US pharmacy chain Walgreens Boots Alliance Inc's quarterly profit beat Wall Street expectations on Tuesday, as higher prescription drug prices helped soften the blow from declining COVID-19 vaccinations.
Pharmacies in the United States had seen a steady rise in drug sales in the quarter as doctor visits for non-COVID illnesses rose, adding to a boost from high prices of prescription drugs.
Comparable prescriptions filled, excluding vaccinations, increased by 3.5%, while same-store pharmacy sales rose 4.9% over last year.
The company's US retail pharmacy, its core operation, recorded revenue of $27.6 billion in the second quarter, surpassing analysts' estimates of $26.8 billion.
Walgreens, one of the largest US pharmacies, has been looking to expand beyond its core business.
It spent $5.5 billion in 2021 to take a majority stakes in two smaller healthcare providers, VillageMD and CareCentrix, and also completed its $9 billion acquisition of urgent care provider Summit Health in January.

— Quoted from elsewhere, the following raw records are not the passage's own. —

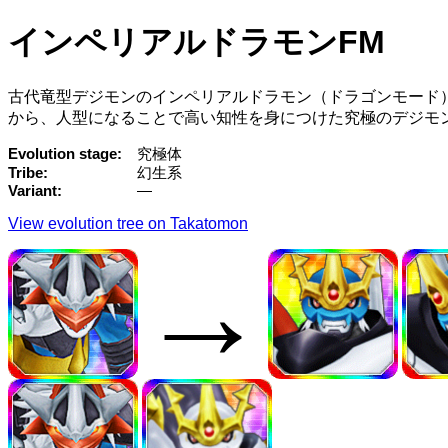
インペリアルドラモンFM
古代竜型デジモンのインペリアルドラモン（ドラゴンモード
から、人型になることで高い知性を身につけた究極のデジモ
Evolution stage
究極体
Tribe
幻生系
Variant
—
View evolution tree on Takatomon
→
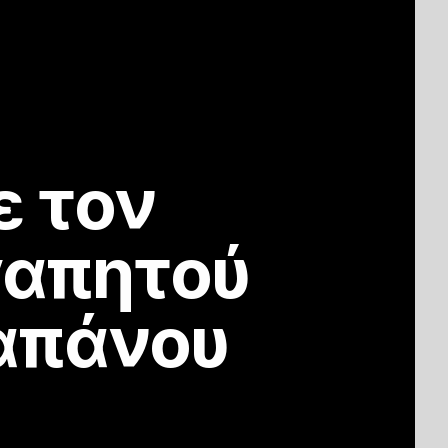
ε τον
γαπητού
απάνου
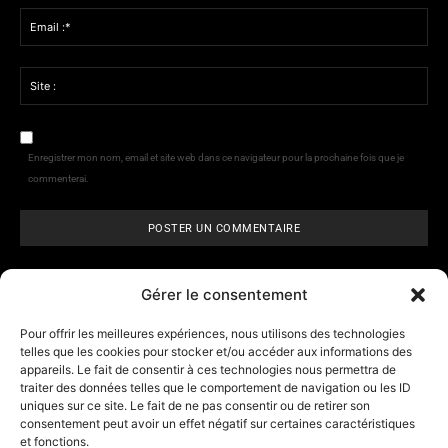
:*
Email
:*
Site
:
Enregistrer mon nom, email et site web dans ce navigateur pour la prochaine fois que je
commenterai.
Gérer le consentement
Pour offrir les meilleures expériences, nous utilisons des technologies
telles que les cookies pour stocker et/ou accéder aux informations des
appareils. Le fait de consentir à ces technologies nous permettra de
ARCANE VISIONS
- Tarologie,
traiter des données telles que le comportement de navigation ou les ID
numérologie et
horoscope
uniques sur ce site. Le fait de ne pas consentir ou de retirer son
consentement peut avoir un effet négatif sur certaines caractéristiques
et fonctions.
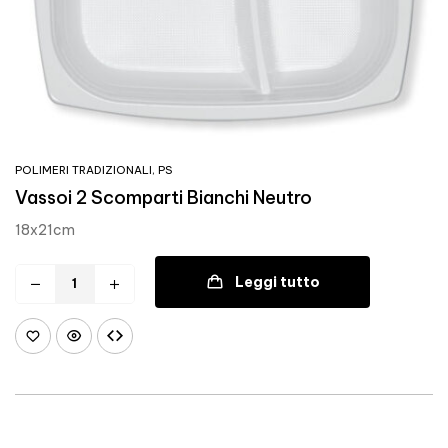
POLIMERI TRADIZIONALI
,
PS
Vassoi 2 Scomparti Bianchi Neutro
18x21cm
Leggi tutto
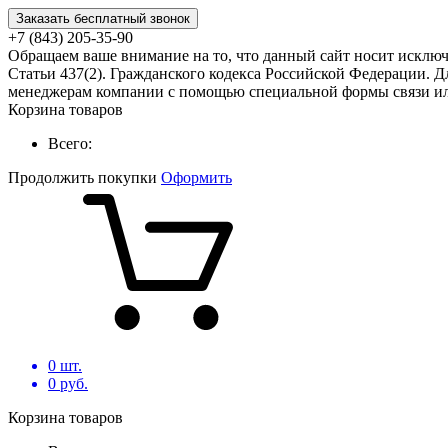
Заказать бесплатный звонок
+7 (843) 205-35-90
Обращаем ваше внимание на то, что данный сайт носит исклю
Статьи 437(2). Гражданского кодекса Российской Федерации. Д
менеджерам компании с помощью специальной формы связи или
Корзина товаров
Всего:
Продолжить покупки
Оформить
0
шт.
0
руб.
Корзина товаров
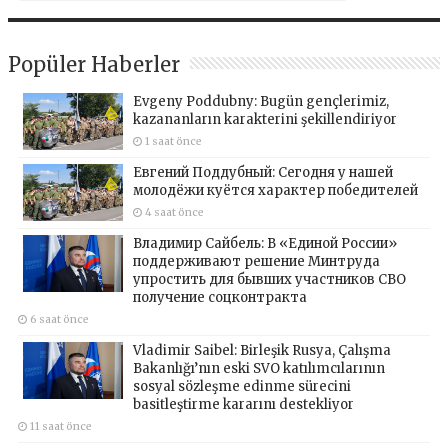
Popüler Haberler
Evgeny Poddubny: Bugün gençlerimiz,
kazananların karakterini şekillendiriyor
1 saat önce
Евгений Поддубный: Сегодня у нашей
молодёжи куётся характер победителей
4 saat önce
Владимир Сайбель: В «Единой России»
поддерживают решение Минтруда
упростить для бывших участников СВО
получение соцконтракта
6 saat önce
Vladimir Saibel: Birleşik Rusya, Çalışma
Bakanlığı’nın eski SVO katılımcılarının
sosyal sözleşme edinme sürecini
basitleştirme kararını destekliyor
11 saat önce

The health segment saw a sharp increase in revenue to $1.6 billion, driven by VillageMD and Summit Health.
Walgreens' investment in primary care and other health services 'looks like an attractive alternative to improve profitability' and reduce its reliance on the health insurers directing patients to the company, Third Bridge analyst Shoggi Ezeizat said in a note.
Walgreens said it had incurred a one-time opioid-related charge of $306 million in the quarter, and costs related to the acquisition of Summit Health.
Excluding one-off items, the company reported earnings of $1.16 per share for the quarter ended February, higher than the average analyst estimate of $1.10, according to Refinitiv IBES data.
The company's shares were up marginally at $33.20 before the opening bell.